*** Block opens ***

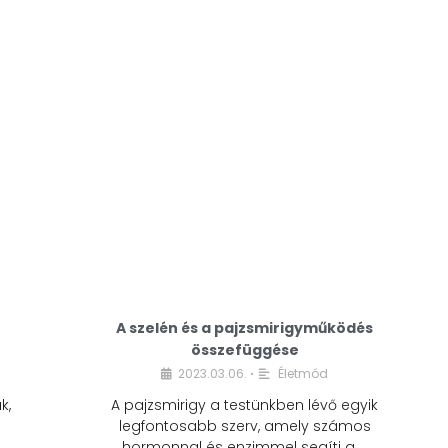
A modern életmódunkban a cukor szinte
mindenhol jelen van. A reggeli kávéba, az
üdítőbe, a desszertekbe és még sok más
élelmiszerbe is …
A szelén és a pajzsmirigyműködés
összefüggése
2023.03.06.
Életmód
•
k,
A pajzsmirigy a testünkben lévő egyik
legfontosabb szerv, amely számos
hormonnal és enzimmel segíti a …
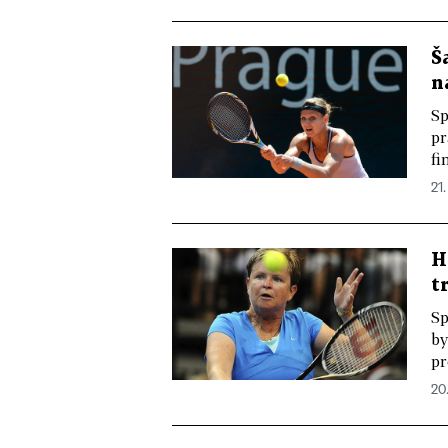
Š
n
Sp
pr
fi
21.
H
t
Sp
by
pr
20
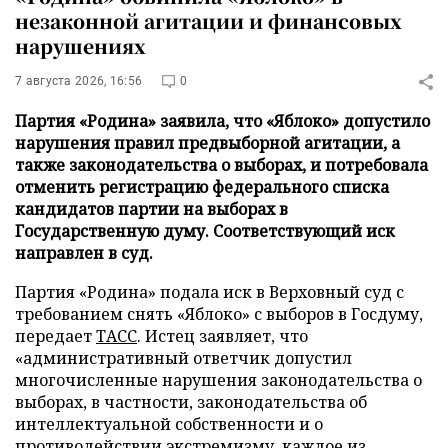
незаконной агитации и финансовых
нарушениях
7 августа 2026, 16:56
0
Партия «Родина» заявила, что «Яблоко» допустило
нарушения правил предвыборной агитации, а
также законодательства о выборах, и потребовала
отменить регистрацию федерального списка
кандидатов партии на выборах в
Государственную думу. Соответствующий иск
направлен в суд.
Партия «Родина» подала иск в Верховный суд с
требованием снять «Яблоко» с выборов в Госдуму,
передает
ТАСС
. Истец заявляет, что
«административный ответчик допустил
многочисленные нарушения законодательства о
выборах, в частности, законодательства об
интеллектуальной собственности и о
противодействии экстремизму, каждое из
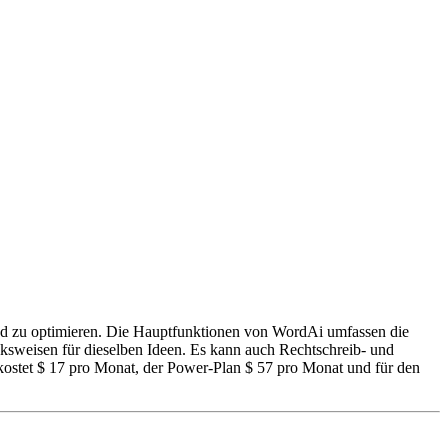
n und zu optimieren. Die Hauptfunktionen von WordAi umfassen die
ucksweisen für dieselben Ideen. Es kann auch Rechtschreib- und
n kostet $ 17 pro Monat, der Power-Plan $ 57 pro Monat und für den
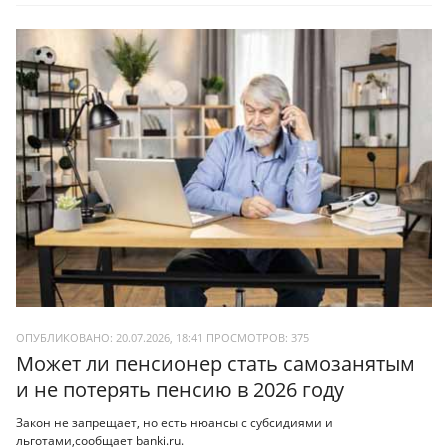
ОПУБЛИКОВАНО: 20.07.2026, 18:41
ПРОСМОТРОВ:
375
Может ли пенсионер стать самозанятым
и не потерять пенсию в 2026 году
Закон не запрещает, но есть нюансы с субсидиями и
льготами,сообщает banki.ru.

*** Block closes ***

For each entry, repeat its text exactly and leave out any picture it holds.

A modern életmódunkban a cukor szinte
mindenhol jelen van. A reggeli kávéba, az
üdítőbe, a desszertekbe és még sok más
élelmiszerbe is …
A szelén és a pajzsmirigyműködés
összefüggése
2023.03.06.
Életmód
•
k,
A pajzsmirigy a testünkben lévő egyik
legfontosabb szerv, amely számos
hormonnal és enzimmel segíti a …
Š
n
Sp
pr
fi
21.
H
t
Sp
by
pr
20
незаконной агитации и финансовых
нарушениях
7 августа 2026, 16:56
0
Партия «Родина» заявила, что «Яблоко» допустило
нарушения правил предвыборной агитации, а
также законодательства о выборах, и потребовала
отменить регистрацию федерального списка
кандидатов партии на выборах в
Государственную думу. Соответствующий иск
направлен в суд.
Партия «Родина» подала иск в Верховный суд с
требованием снять «Яблоко» с выборов в Госдуму,
передает
ТАСС
. Истец заявляет, что
«административный ответчик допустил
многочисленные нарушения законодательства о
выборах, в частности, законодательства об
интеллектуальной собственности и о
противодействии экстремизму, каждое из
n und zu optimieren. Die Hauptfunktionen von WordAi umfassen die
ucksweisen für dieselben Ideen. Es kann auch Rechtschreib- und
n kostet $ 17 pro Monat, der Power-Plan $ 57 pro Monat und für den
ОПУБЛИКОВАНО: 20.07.2026, 18:41
ПРОСМОТРОВ:
375
Может ли пенсионер стать самозанятым
и не потерять пенсию в 2026 году
Закон не запрещает, но есть нюансы с субсидиями и
льготами,сообщает banki.ru.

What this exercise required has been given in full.